WKN: 716460 / ISIN: DE0007164600

SAP-Aktie: Weitere Fortschritte in der Cloud, Profitabilität steigt - Aktienanalyse


02.05.18 16:10
DZ BANK

Frankfurt (www.aktiencheck.de) - SAP (ISIN: DE0007164600, WKN: 716460, Ticker-Symbol: SAP, Nasdaq OTC-Symbol: SAPGF) zeigt einen starken Geldfluss, so die Analysten der DZ BANK in einer aktuellen Veröffentlichung.

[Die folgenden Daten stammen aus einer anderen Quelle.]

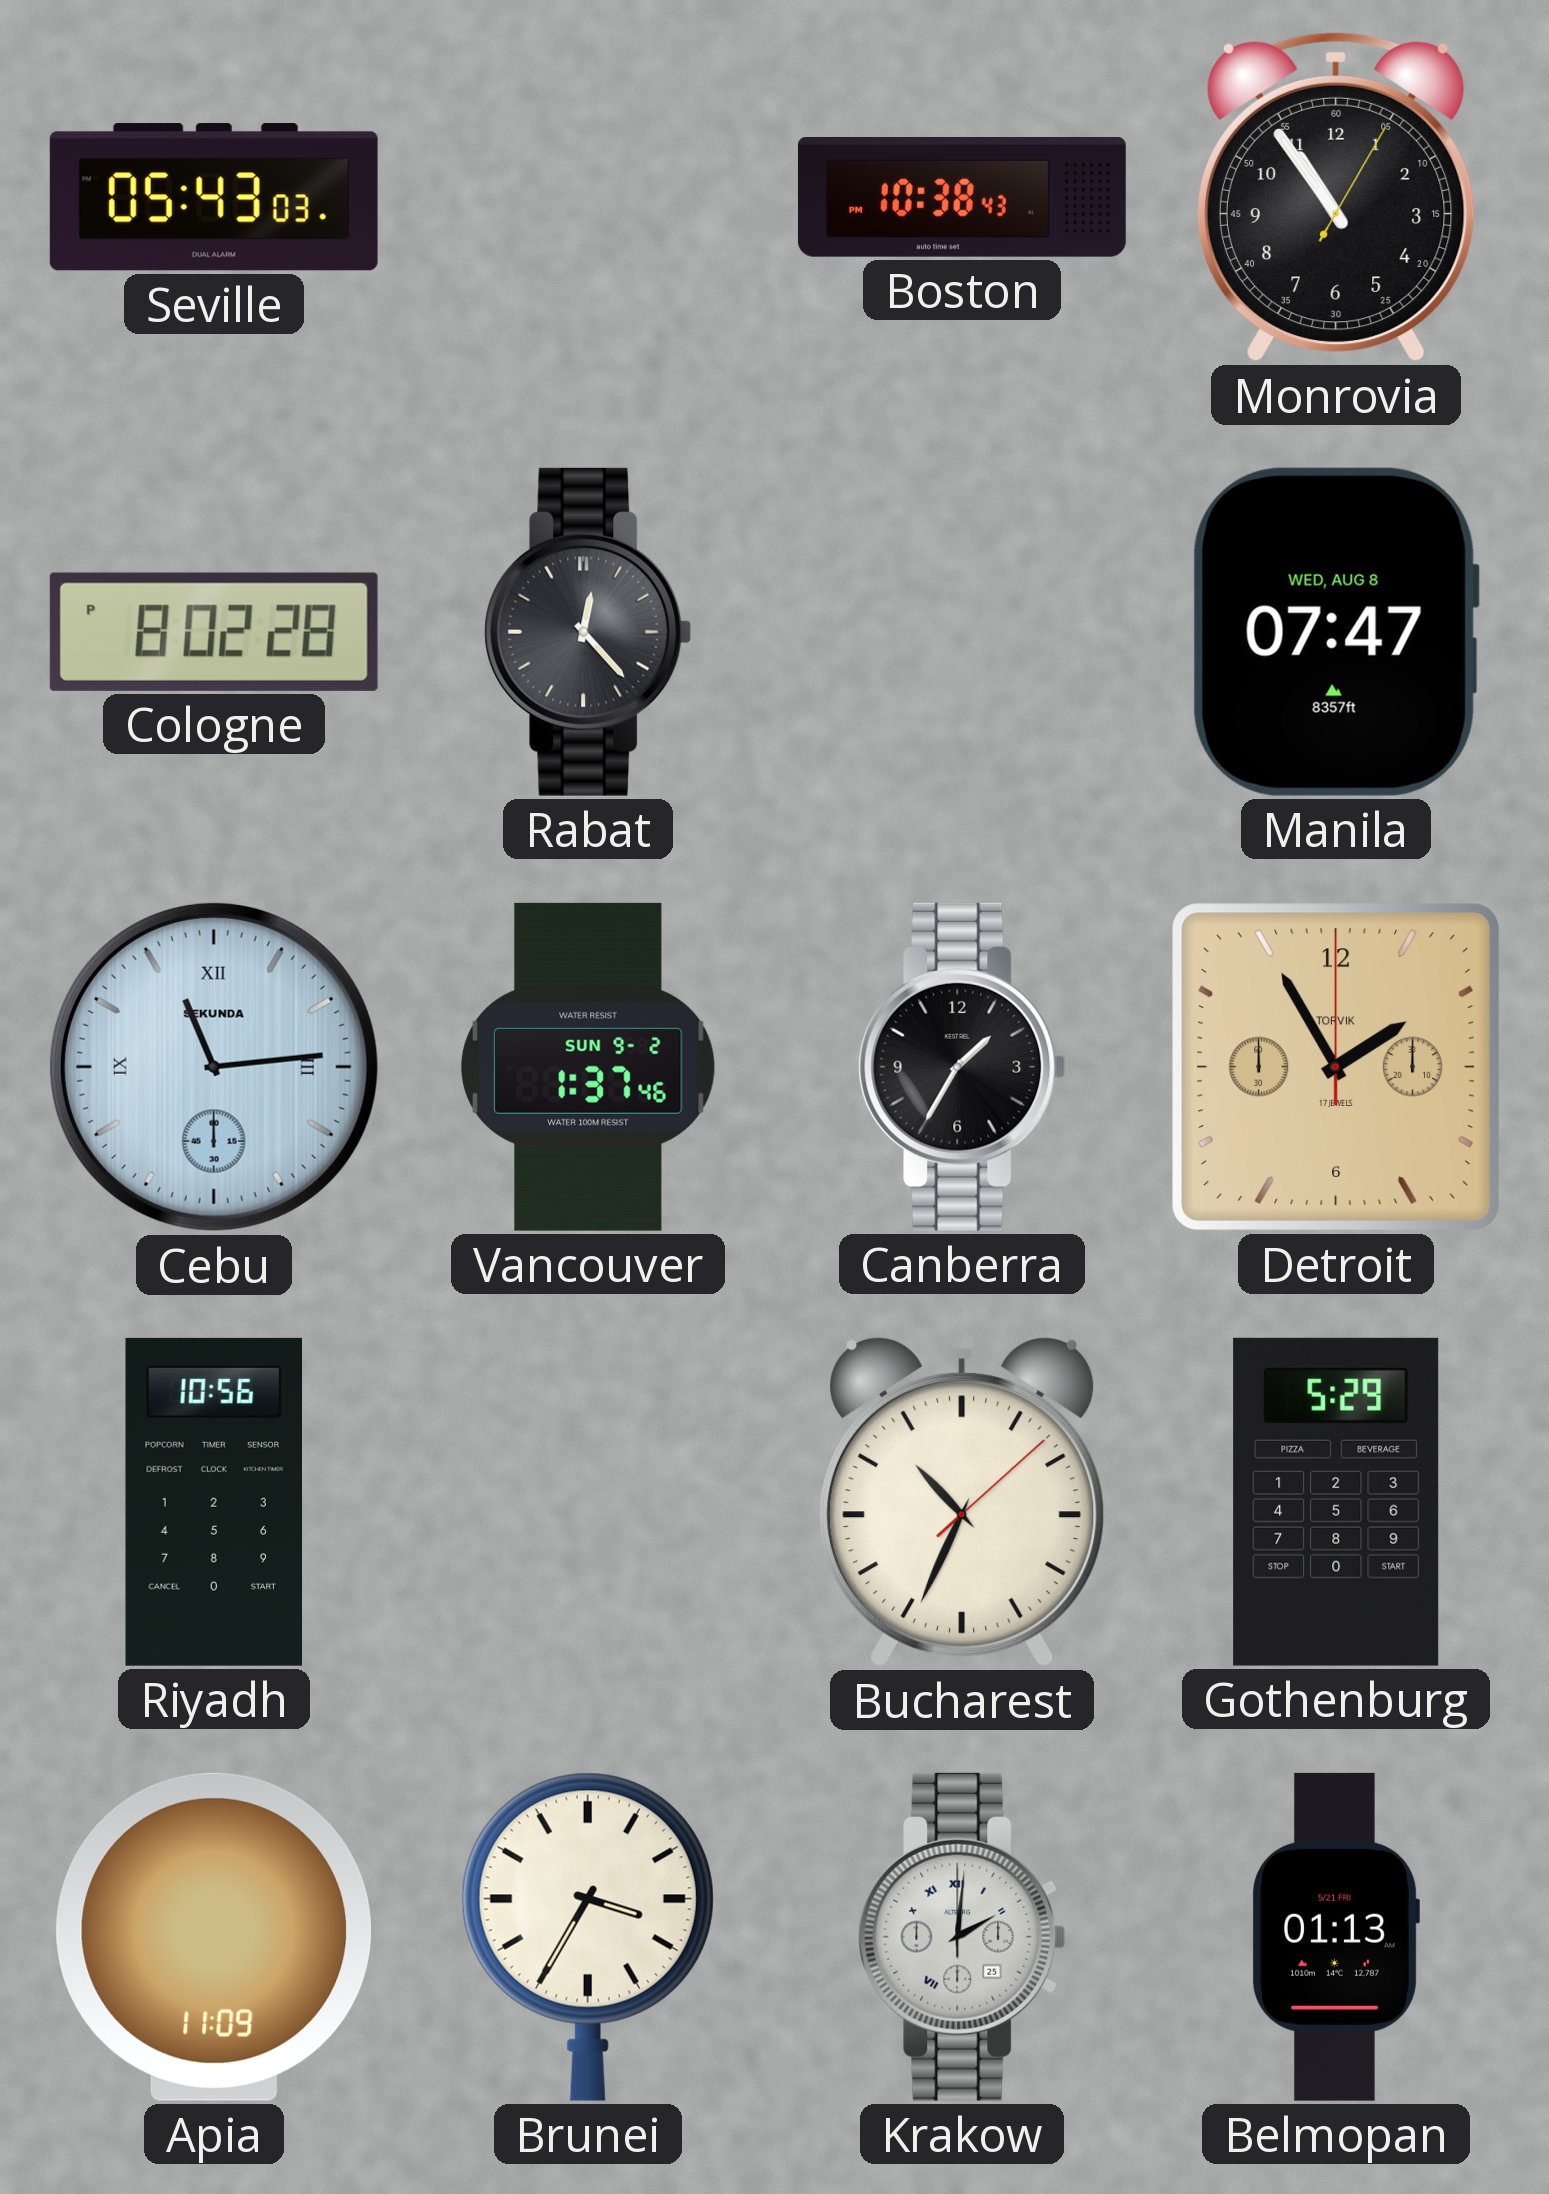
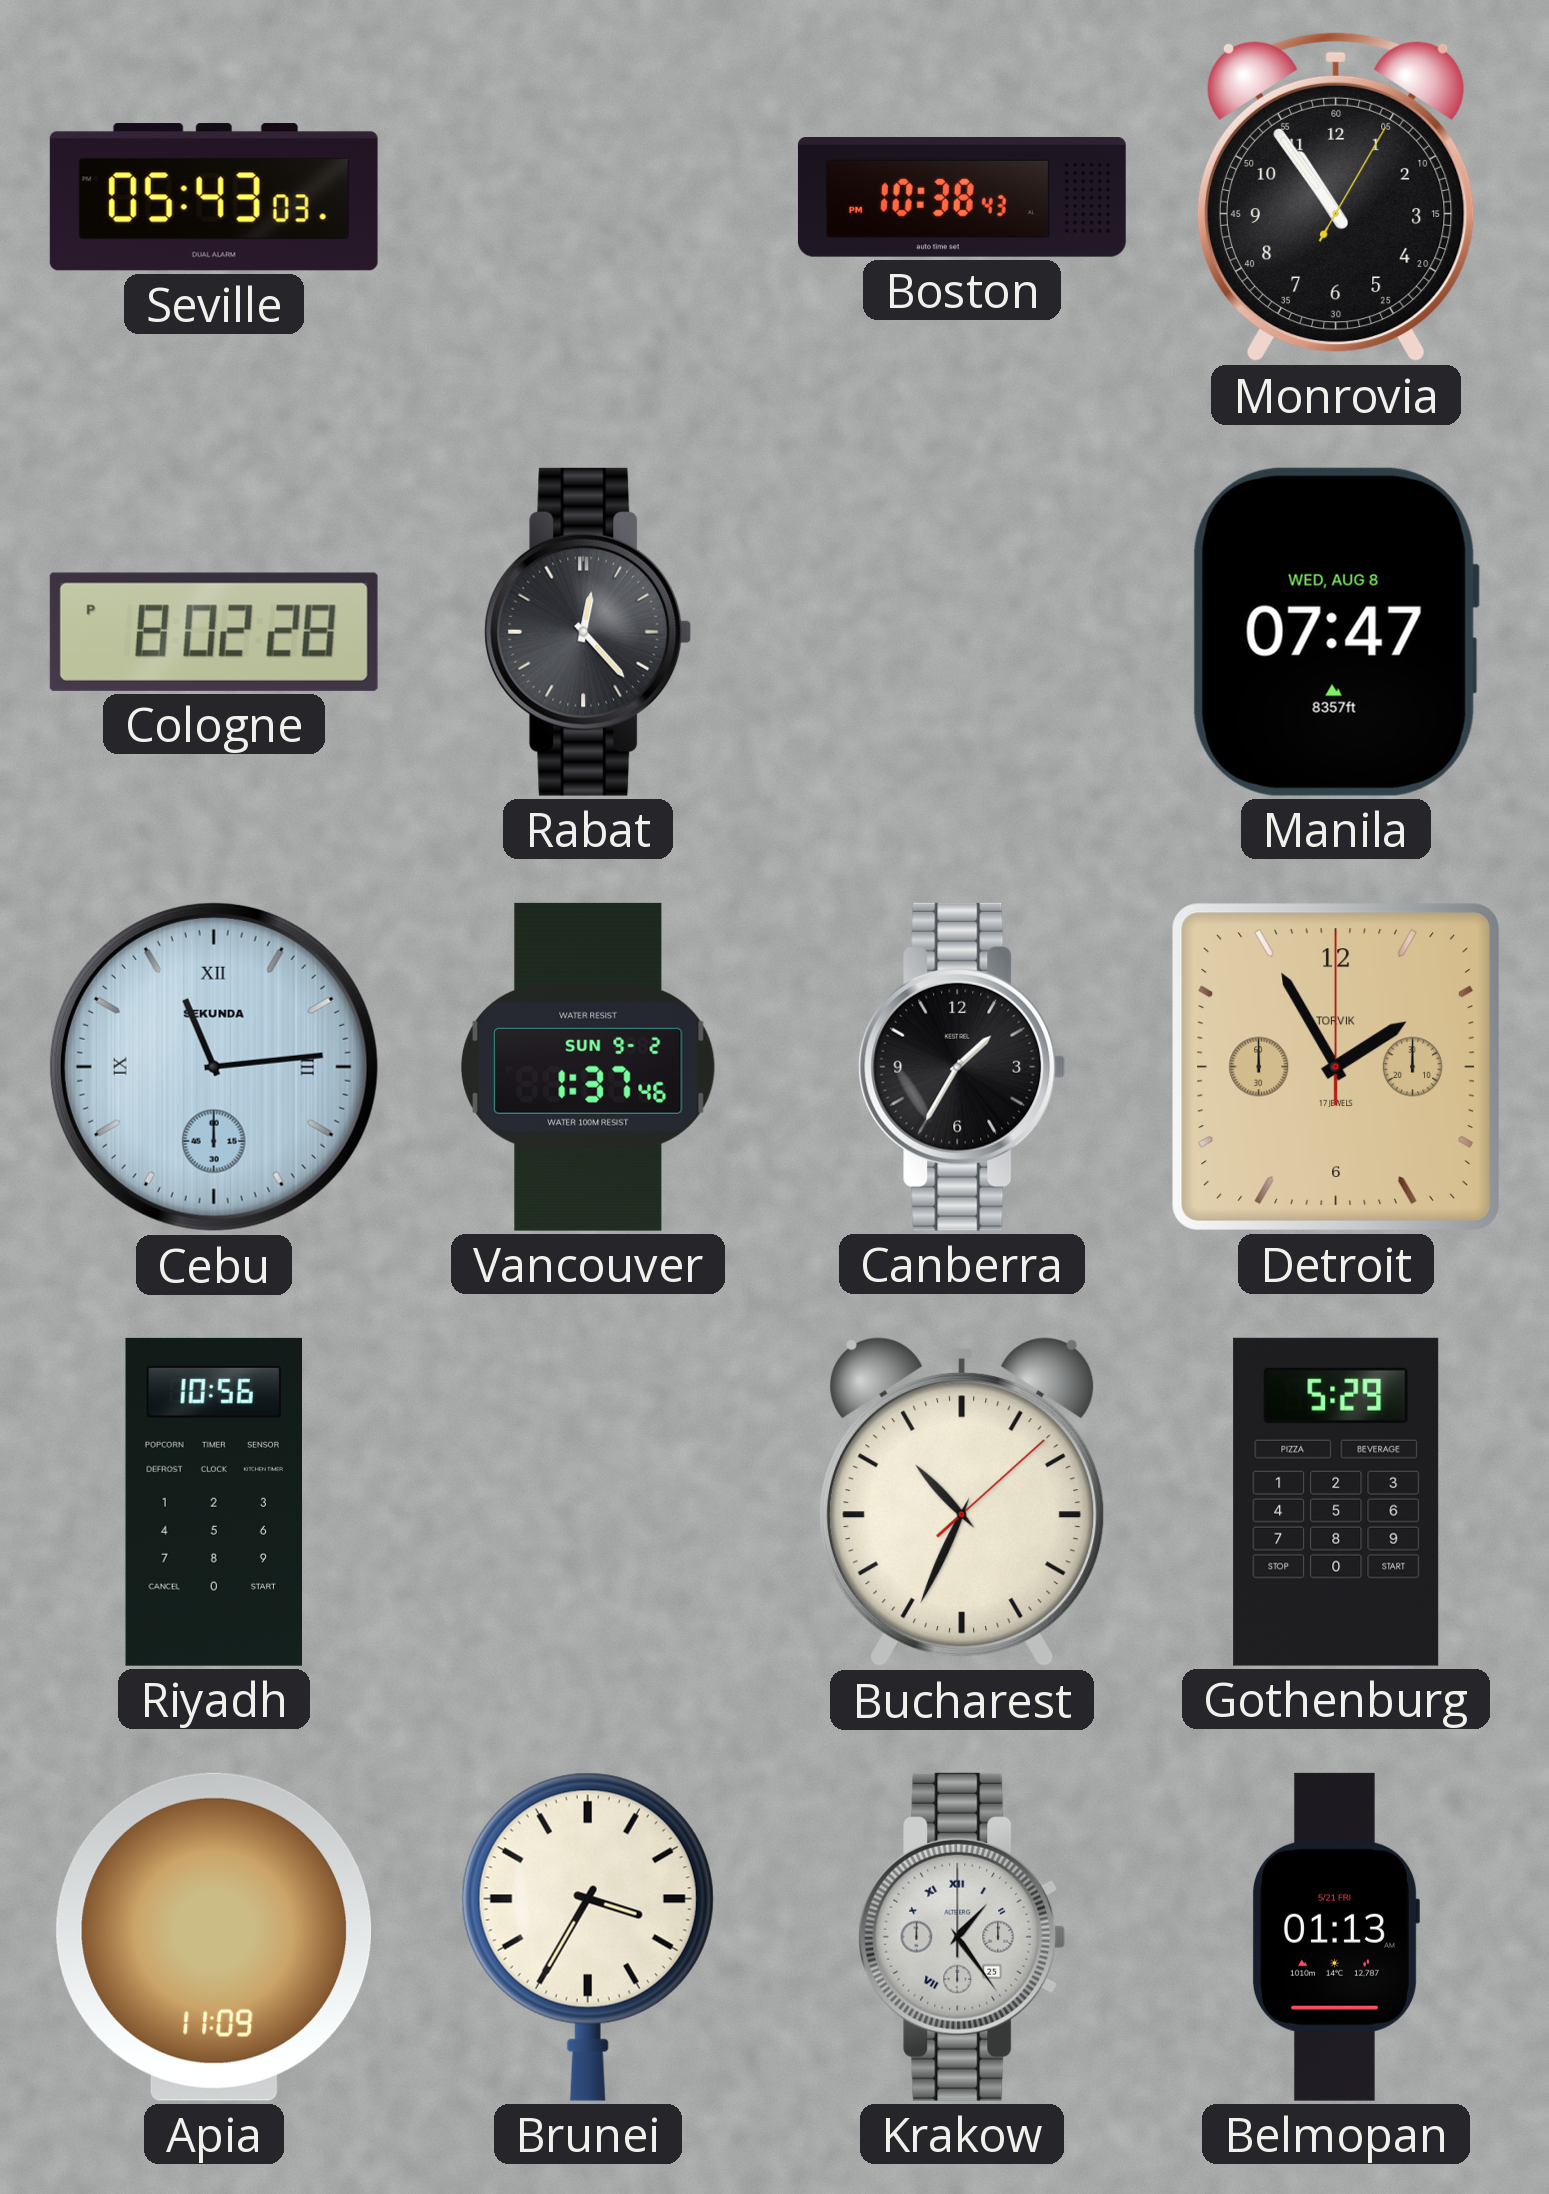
Krakow: 2:01 -> 1:24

Der Cashflow, auch Geld- oder Kapitalfluss genannt, zähle zu den wichtigsten Kennzahlen bei der Bewertung von Unternehmen. Er gebe Aufschluss über den Umfang an Finanzmitteln, den eine Gesellschaft aus eigener Kraft erwirtschafte, und lasse damit Rückschlüsse bezüglich der Frage zu, wie stark sich das Unternehmen aus eigener Kraft, also von innen heraus finanzieren könne. Je mehr Geld ein Unternehmen mit seiner unternehmerischen Tätigkeit erwirtschafte, umso weniger sei es bei Expansions- und Investitionsvorhaben auf Fremdmittel wie Kredite angewiesen. Die betriebswirtschaftliche Kennzahl spiele zudem bei der Beurteilung der Kreditwürdigkeit bzw. der Einschätzung der künftigen Liquiditätsentwicklung eine wichtige Rolle. Der Cashflow sei ebenfalls für potenzielle Investoren von Bedeutung. Dies gelte insbesondere auch für börsennotierte Unternehmen und potenzielle Aktionäre.

Angaben über den Cashflow seien in der Kapitalflussrechnung zu finden. Definiert sei der Cashflow als das Ergebnis der Einzahlungen abzüglich der Auszahlungen in einer bestimmten Betrachtungsperiode. Zur Ermittlung gebe es grundsätzlich zwei Methoden, die direkte und die indirekte. Am meisten angewandt werde die indirekte. Ausgangsgröße sei hier das Jahresergebnis. Darin berücksichtigt seien jedoch auch die nicht zahlungswirksamen Aufwendungen und Einnahmen. Dazu würden beispielsweise Abschreibungen, die Auflösung von Rückstellungen und aktivierte Eigenleistungen gehören. Bei der Ermittlung des Cashflows würden diese daher außen vor gelassen und nur die tatsächlichen Ein- und Auszahlungen berücksichtigt.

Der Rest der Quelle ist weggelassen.